Лицо Ринальдо стало жестким, и морщины прорезались четко, как сабельные шрамы.
— Ах, вот как вы заговорили! Но, простите, с какой стати я должен думать о вас лучше? Что вы-то знаете о людях? Сорок лет как государственные границы стали милым анахронизмом, вроде лондонских туманов, — а вы знаете, что в семи регионах мира мы до сих пор сталкиваемся с систематическими рецидивами расизма и национализма? Я уж не говорю о спорадических. Вы физик, одаренный, честь вам и хвала, никто не смеет оторвать вас от пера и бумаги, — а знаете вы, что такое, когда в дружинников сил безопасности стреляют из настоящих пулеметов и лазерных базук на дорогах? Средь бела дня? Знаете, что по крайней мере из трех регионов продолжают поступать в мир наркотики? Знаете? Слышали что-то… Есть о чем посудачить на досуге, когда мозг устал, после работы… Тридцать лет как окончательно исчезли из обихода деньги — и тем не менее до сих пор мы расследуем кражи. Зачем крадут? Я не понимаю. Из музеев, из общественных зданий, друг у друга… А знаете, что нам до сих пор не доверяют? Нам — Совету?
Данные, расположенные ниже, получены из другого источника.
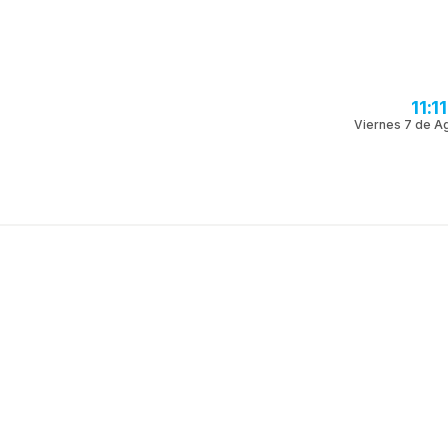
11:1
Viernes 7 de A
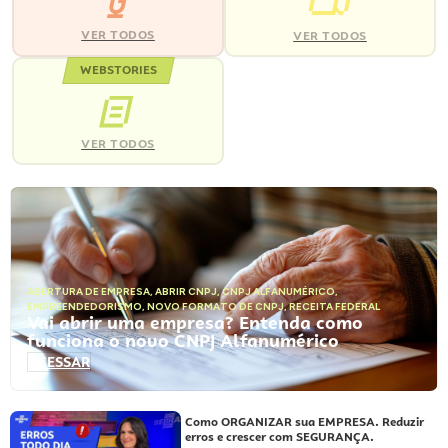
VER TODOS
VER TODOS
WEBSTORIES
VER TODOS
ABERTURA DE EMPRESA
,
ABRIR CNPJ
,
CNPJ ALFANUMÉRICO
,
EMPREENDEDORISMO
,
NOVO FORMATO DE CNPJ
,
RECEITA FEDERAL
Vai abrir uma empresa? Entenda como
funciona o novo CNPJ Alfanumérico
ACESSAR
Como ORGANIZAR sua EMPRESA. Reduzir
erros e crescer com SEGURANÇA.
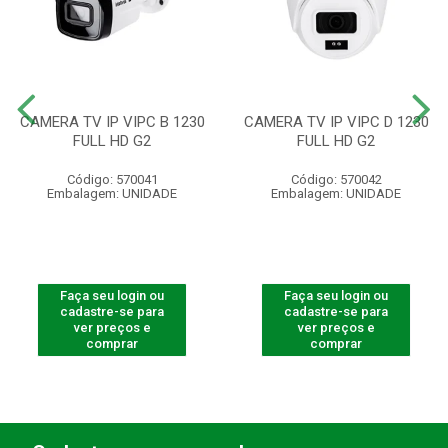
CAMERA TV IP VIPC B 1230
CAMERA TV IP VIPC D 1230
FULL HD G2
FULL HD G2
Código: 570041
Código: 570042
Embalagem: UNIDADE
Embalagem: UNIDADE
Faça seu login ou
Faça seu login ou
cadastre-se para
cadastre-se para
ver preços e
ver preços e
comprar
comprar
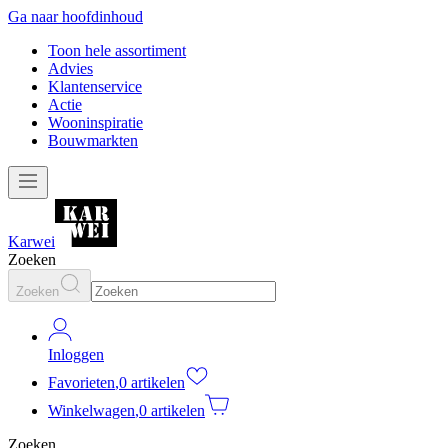
Ga naar hoofdinhoud
Toon hele assortiment
Advies
Klantenservice
Actie
Wooninspiratie
Bouwmarkten
Karwei
Zoeken
Zoeken
Inloggen
Favorieten
,
0 artikelen
Winkelwagen
,
0 artikelen
Zoeken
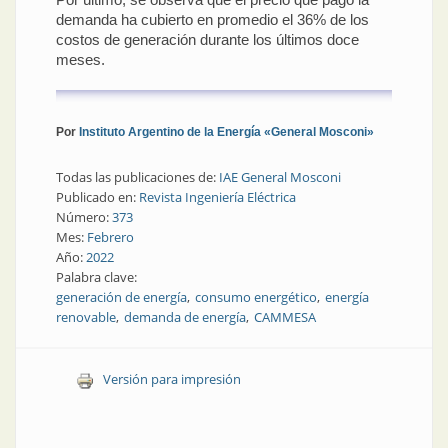
demanda ha cubierto en promedio el 36% de los
costos de generación durante los últimos doce
meses.
Por
Instituto Argentino de la Energía «General Mosconi»
Todas las publicaciones de:
IAE General Mosconi
Publicado en:
Revista Ingeniería Eléctrica
Número:
373
Mes:
Febrero
Año:
2022
Palabra clave:
generación de energía
consumo energético
energía
renovable
demanda de energía
CAMMESA
Versión para impresión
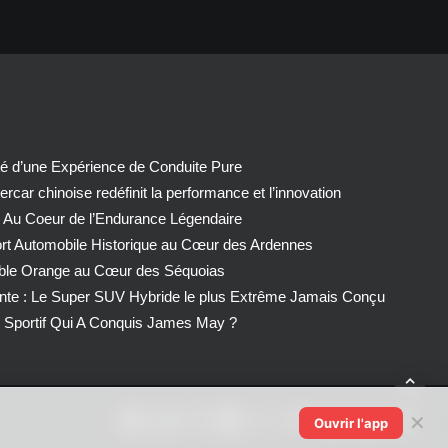
té d’une Expérience de Conduite Pure
car chinoise redéfinit la performance et l’innovation
 Au Coeur de l’Endurance Légendaire
ort Automobile Historique au Cœur des Ardennes
able Orange au Cœur des Séquoias
nte : Le Super SUV Hybride le plus Extrême Jamais Conçu
Sportif Qui A Conquis James May ?
✕
Ouvrir l'app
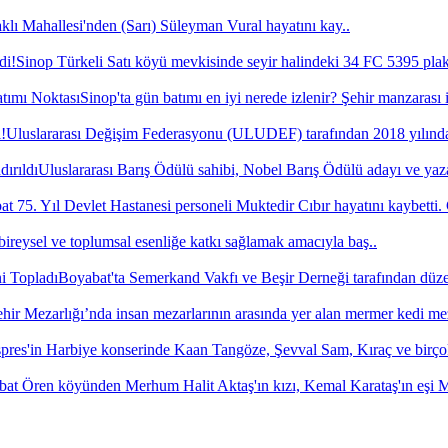
lı Mahallesi'nden (Sarı) Süleyman Vural hayatını kay..
Sinop Türkeli Satı köyü mevkisinde seyir halindeki 34 FC 5395 plak
Sinop'ta gün batımı en iyi nerede izlenir? Şehir manzarası 
Uluslararası Değişim Federasyonu (ULUDEF) tarafından 2018 yılında 
Uluslararası Barış Ödülü sahibi, Nobel Barış Ödülü adayı ve yaza
t 75. Yıl Devlet Hastanesi personeli Muktedir Cıbır hayatını kaybetti.
bireysel ve toplumsal esenliğe katkı sağlamak amacıyla baş..
Boyabat'ta Semerkand Vakfı ve Beşir Derneği tarafından düze
hir Mezarlığı’nda insan mezarlarının arasında yer alan mermer kedi me
pres'in Harbiye konserinde Kaan Tangöze, Şevval Sam, Kıraç ve birço
at Ören köyünden Merhum Halit Aktaş'ın kızı, Kemal Karataş'ın eşi Mü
Я не беру последние проклятые годы — но прежде!.. Все преимущества, даваемые статусом общественного деятеля, пропали еще до моего рождения — и тем не менее рефлекс недоверия к управленческому аппарату не удается преодолеть. Дескать, эти-то уж себя не обделят! Иногда кажется, что он просто уже в генах застрял где-то… Вот вы же не верите мне сейчас.